Abstract: Receptor-mediated interactions with amyloid beta-peptide (Abeta) could be important in the evolution of the inflammatory processes and cellular dysfunction that are prominent in Alzheimer's disease (AD) pathology. One candidate receptor is the receptor for advanced glycation endproducts (RAGE), which can bind Abeta and transduce signals leading to cellular activation. Data are presented showing a potential mechanism for Abeta activation of microglia that could be mediated by RAGE and macrophage colony-stimulating factor (M-CSF). Using brain tissue from AD and nondemented (ND) individuals, RAGE expression was shown to be present on microglia and neurons of the hippocampus, entorhinal cortex, and superior frontal gyrus. The presence of increased numbers of RAGE-immunoreactive microglia in AD led us to further analyze RAGE-related properties of these cells cultured from AD and ND brains. Direct addition of Abeta(1-42) to the microglia increased their expression of M-CSF. This effect was significantly greater in microglia derived from AD brains compared to those from ND brains. Increased M-CSF secretion was also demonstrated using a cell culture model of plaques whereby microglia were cultured in wells containing focal deposits of immobilized Abeta(1-42). In each case, the Abeta stimulation of M-CSF secretion was significantly blocked by treatment of cultures with anti-RAGE F(ab')2. Treatment of microglia with anti-RAGE F(ab')2 also inhibited the chemotactic response of microglia toward Abeta(1-42). Finally, incubation of microglia with M-CSF and Abeta increased expression of RAGE mRNA. These microglia also expressed M-CSF receptor mRNA. These data suggest a positive feedback loop in which Abeta-RAGE-mediated microglial activation enhances expression of M-CSF and RAGE, possibly initiating an ascending spiral of cellular activation.

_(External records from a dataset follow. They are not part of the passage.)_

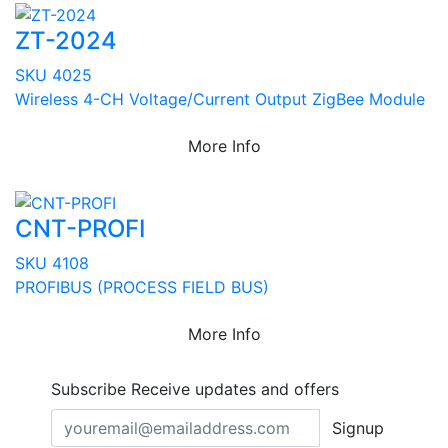
ZT-2024
SKU 4025
Wireless 4-CH Voltage/Current Output ZigBee Module
More Info
CNT-PROFI
SKU 4108
PROFIBUS (PROCESS FIELD BUS)
More Info
Subscribe
Receive updates and offers
Signup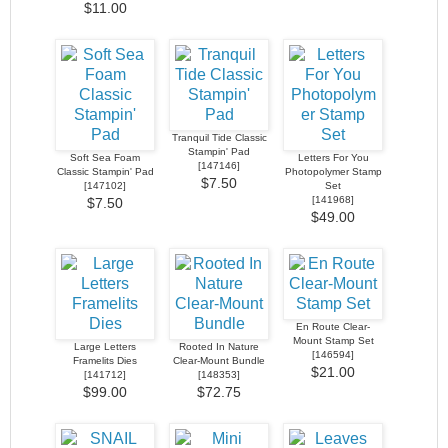
$11.00
Tranquil Tide Classic
Stampin' Pad
Soft Sea Foam
Letters For You
[
147146
]
Classic Stampin' Pad
Photopolymer Stamp
$7.50
[
147102
]
Set
[
141968
]
$7.50
$49.00
En Route Clear-
Mount Stamp Set
Large Letters
Rooted In Nature
[
146594
]
Framelits Dies
Clear-Mount Bundle
$21.00
[
141712
]
[
148353
]
$99.00
$72.75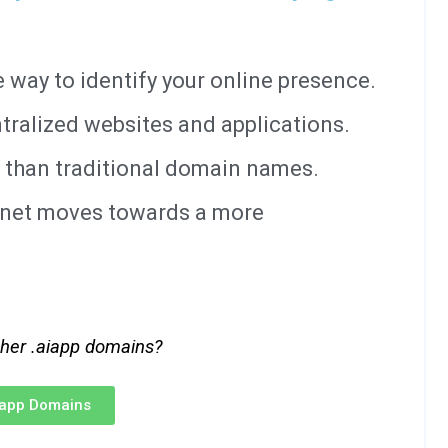
way to identify your online presence.
tralized websites and applications.
 than traditional domain names.
ernet moves towards a more
ther .aiapp domains?
iapp Domains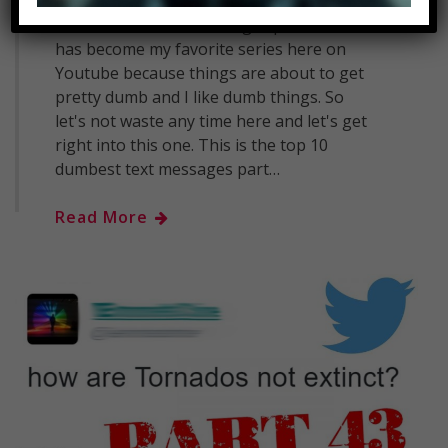
Top 10 Dumbest Text Messages Part 7
SUBSCRIBE: MostAmazingTop10 - This
has become my favorite series here on
Youtube because things are about to get
pretty dumb and I like dumb things. So
let's not waste any time here and let's get
right into this one. This is the top 10
dumbest text messages part…
Read More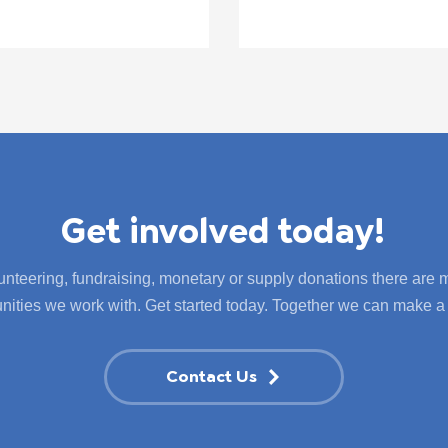
Get involved today!
nteering, fundraising, monetary or supply donations there are
ities we work with. Get started today. Together we can make a 
Contact Us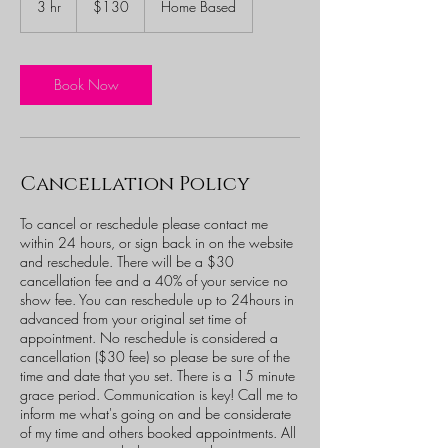
3 hr
3
$130
Home Based
dollars
h
r
Book Now
Cancellation Policy
To cancel or reschedule please contact me
within 24 hours, or sign back in on the website
and reschedule. There will be a $30
cancellation fee and a 40% of your service no
show fee. You can reschedule up to 24hours in
advanced from your original set time of
appointment. No reschedule is considered a
cancellation ($30 fee) so please be sure of the
time and date that you set. There is a 15 minute
grace period. Communication is key! Call me to
inform me what's going on and be considerate
of my time and others booked appointments. All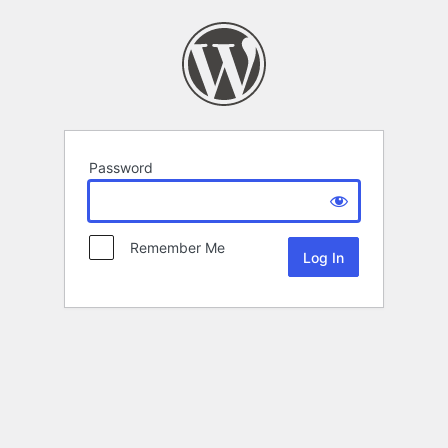
Password
Remember Me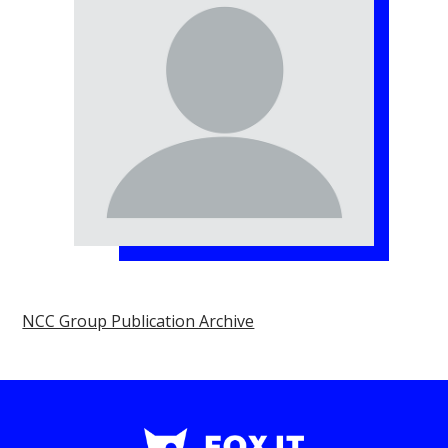
NCC Group Publication Archive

Lue LF, Rydel R, Brigham EF, Yang LB, Hampel H, Murphy GM, Brachova L, Yan SD, Walker DG, Shen Y, Rogers J. · Sun Health Research Institute, Sun City, Arizona 85372, USA. · Glia. · Pubmed #11424194 No free full text.

Abstract: We have previously developed and characterized isolated microglia and astrocyte cultures from rapid (<4 h) brain autopsies of Alzheimer's disease (AD) and nondemented elderly control (ND) patients. In the present study, we evaluate the inflammatory repertoire of AD and ND microglia cultured from white matter (corpus callosum) and gray matter (superior frontal gyrus) with respect to three major proinflammatory cytokines, three chemokines, a classical pathway complement component, a scavenger cell growth factor, and a reactive nitrogen intermediate. Significant, dose-dependent increases in the production of pro-interleukin-1beta (pro-IL-1beta), interleukin-6 (IL-6), tumor necrosis factor-alpha (TNF-alpha), monocyte chemoattractant protein-1 (MCP-1), macrophage inflammatory peptide-1alpha (MIP-1alpha), IL-8, and macrophage colony-stimulating factor (M-CSF) were observed after exposure to pre-aggregated amyloid beta peptide (1-42) (Abeta1-42). Across constitutive and Abeta-stimulated conditions, secretion of complement component C1q, a reactive nitrogen intermediate, and M-CSF was significantly higher in AD compared with ND microglia. Taken together with previous in situ hybridization findings, these results demonstrate unequivocally that elderly human microglia provide a brain endogenous source for a wide range of inflammatory mediators.